■『ろくでなしBLUES』森田まさのりと『北斗の拳』原哲夫

 『ろくでなしBLUES』と『北斗の拳』はともに男性ファンを数多く獲得している漫画だ。この2つの作品は少年漫画のなかでも強烈なタッチの作画で、『北斗の拳』の作画担当の原氏のもとで森田氏がアシスタントをしていたと聞くと、妙に納得してしまう。

 森田氏は、上京して最初にアシスタントを担当したのが原氏だったと、『北斗の拳』生誕30周年記念のインタビュー企画「北斗語り」でアシスタント時代のエピソードを語っている。森田氏はラオウが昇天する回までアシスタントを務めていたそうで、「原先生の影響が、いちばんですね。僕の画風の原点ですよ。」と師匠への想いを語っている。

 トーク力抜群な森田氏から語られる原氏の姿や仕事への取り組み方などは非常に興味深く、“読者アンケート1位になれなかった週を覚えている”、“新入りのアシスタントにいきなり1ページ任せる”など、さすが超一流漫画家と唸らされる仰天のエピソード満載だった。 

 また40周年記念の際には、森田氏の直筆による祝賀イラストが「北斗の拳40周年大原画展 ー愛をとりもどせ!!ー」に寄稿された。ケンシロウとラオウがセンターマイクで漫才のようなやりとりをする姿が描かれており、森田氏の代表作の一つ『べしゃり暮らし』のテイストが活かされたイラストとなっていた。
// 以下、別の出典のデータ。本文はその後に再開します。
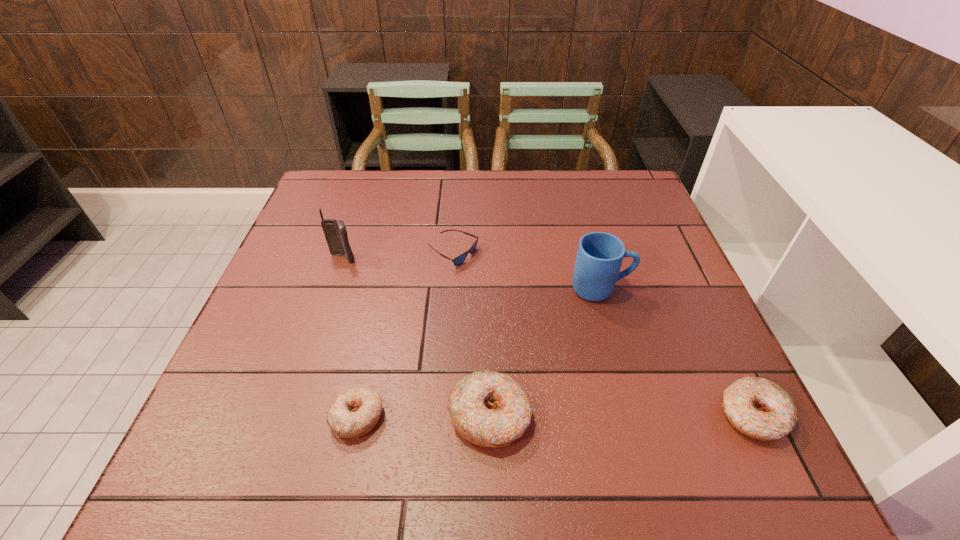 Identify the location of free space located on the right of the second object from left to right. Image resolution: width=960 pixels, height=540 pixels. (511, 417).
 森田氏もいまや超人気漫画家で多忙な日々を送っている。そんな中でも30周年、40周年と師匠の特別企画に参加し続けることからも、ふたりの絆の強さがうかがえる。

 

 漫画家同士のつながりというのは、ファンにとっても嬉しいものだ。師弟の対談などを見ると、作品の裏話や作品への影響なども知ることができるために、「師弟関係」は見逃せないポイントである。